A SPATE of recent cases has prompted the Information Commissioner’s Office (ICO) to remind all NHS staff about the potentially serious consequences of prying into patients’ medical records without a legitimate reason. The most recent case to be highlighted is one of five ICO prosecutions involving staff illegally accessing health records.
The ICO warning came after a former midwifery assistant at Colchester Hospital University NHS Foundation Trust, who described herself as “nosy”, was ordered to pay a total of £1,715 in fines and costs after pleading guilty to offences of unlawfully obtaining and disclosing personal data.
A local investigation was prompted following a patient complaint, which established that she had accessed the records of 29 people, including family members, colleagues and others, over a two-year period using her trust’s electronic patient record system.
Some of this information was found to have been shared with others and came to light when someone discovered their medical records had been seen by an ex-partner. This was not only a breach of patient confidentiality but also of the Data Protection Act 1998.

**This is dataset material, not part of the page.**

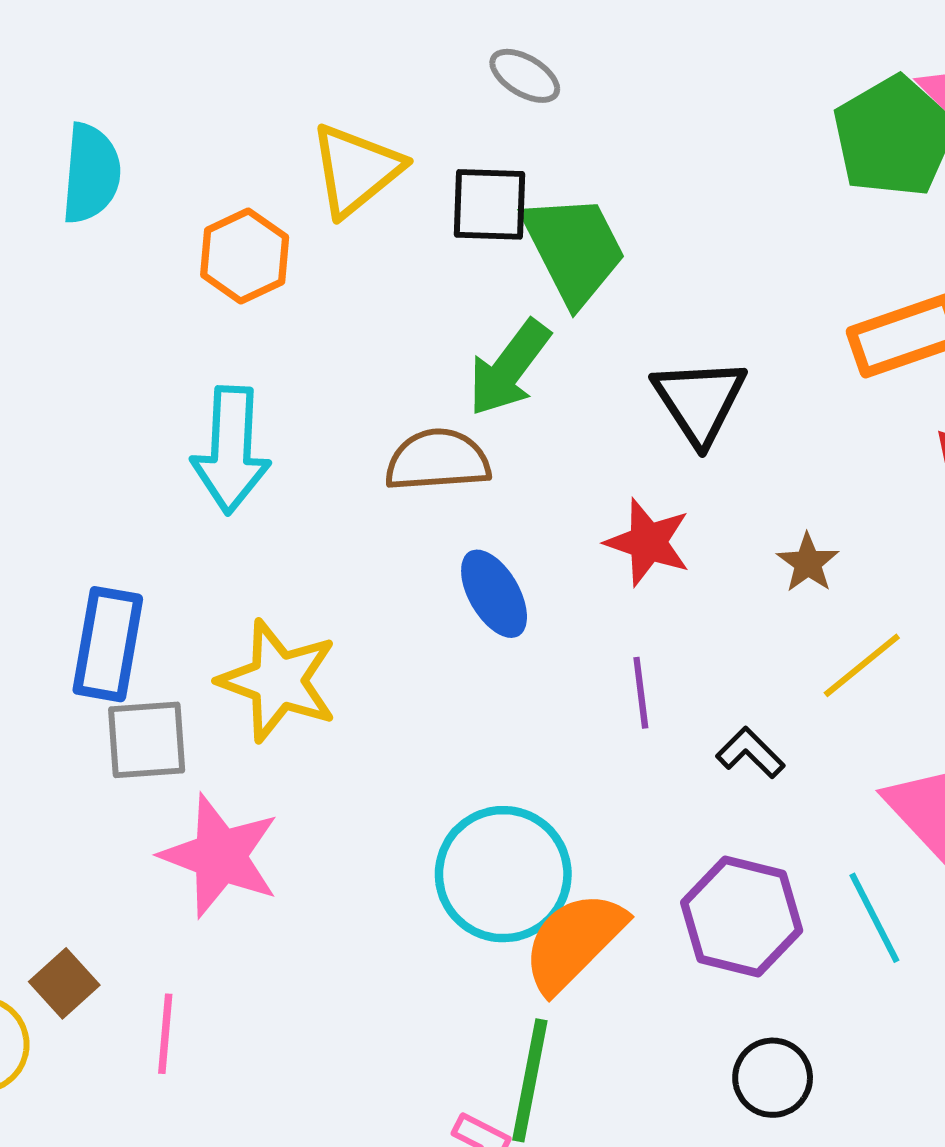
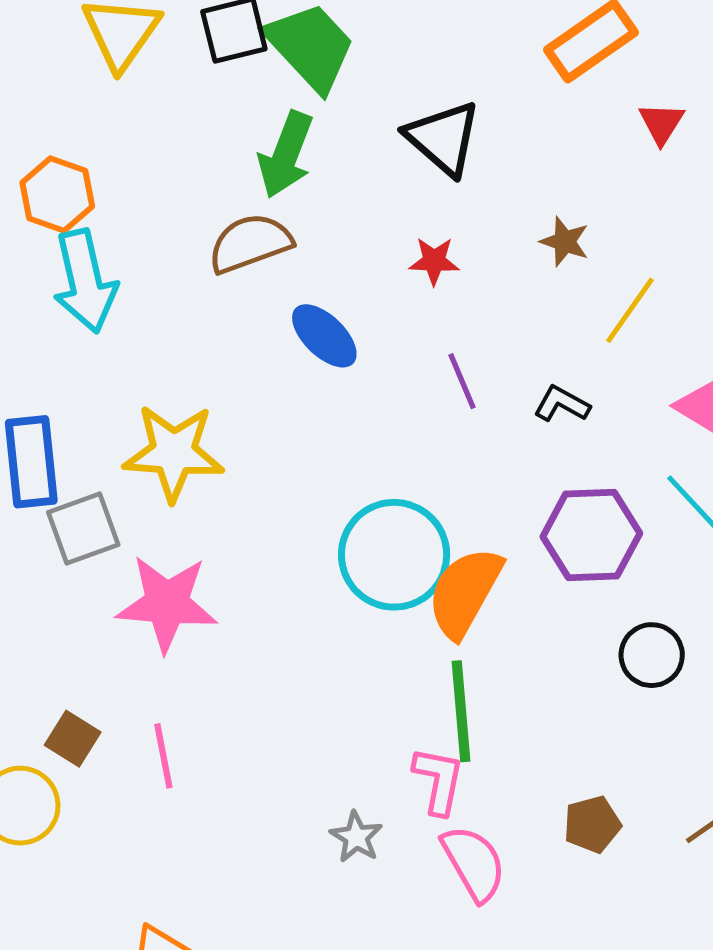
orange hexagon: (245, 256) -> (57, 194), moved
red star: (648, 542) -> (434, 261), size x0.7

The Head of Enforcement at the ICO Steve Eckersley said: “Once again we see an NHS employee getting themselves in serious trouble by letting their personal curiosity get the better of them.

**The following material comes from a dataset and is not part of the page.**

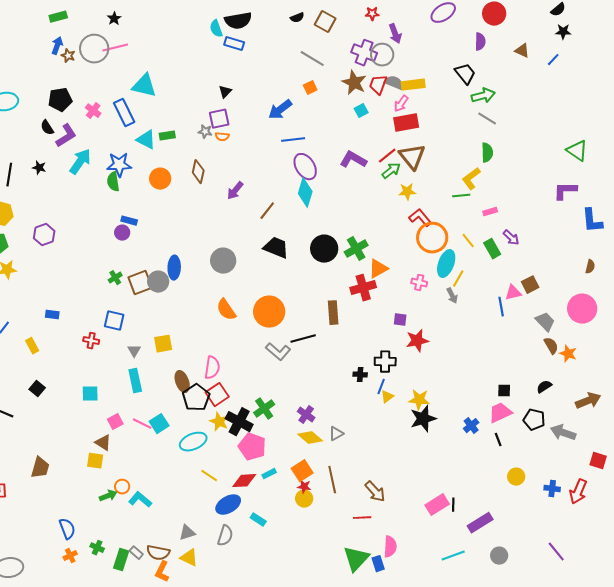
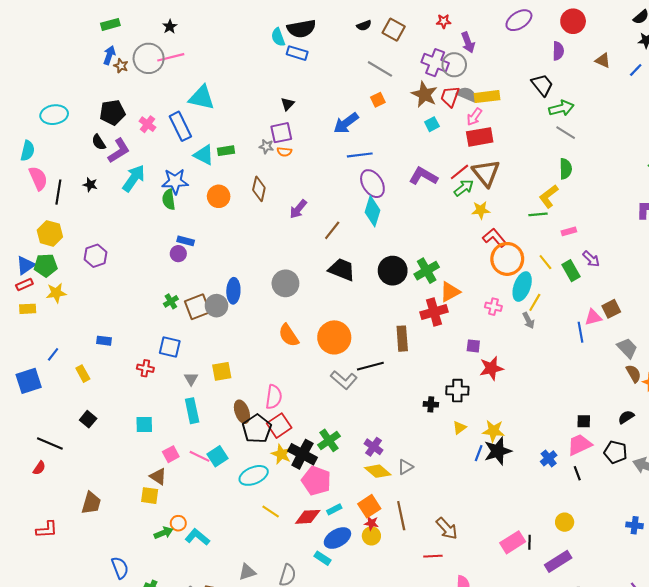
blue line: (381, 387) -> (479, 453), moved
yellow circle: (516, 477) -> (565, 522), moved
blue ellipse: (228, 505) -> (337, 538), moved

“Patients are entitled to have their privacy protected and those who work with sensitive personal data need to know that they can’t just access it or share it with others when they feel like it. The law is clear and the consequences of breaking it can be severe.”
Other recent cases include:
- an administrative employee of a general practice in Wales who was prosecuted for accessing the sensitive medical records of two patients without consent
- a former clerical officer employed by Portsmouth Hospitals NHS Trust who accessed the sensitive medical records of two estranged family members on numerous occasions over a five-month period, obtaining new addresses
- a former nurse prosecuted for accessing the sensitive medical records of over 3,000 individuals, which included the records of hospital staff.
All of these constituted offences under section 55 of the Data Protection Act and resulted in significant fines and a criminal record for the individuals concerned.
This warning serves to highlight that all personal information contained within a medical record is classified as “personal sensitive data” under the act, which means that all data controllers and their employees and representatives must take particular care to safeguard this data.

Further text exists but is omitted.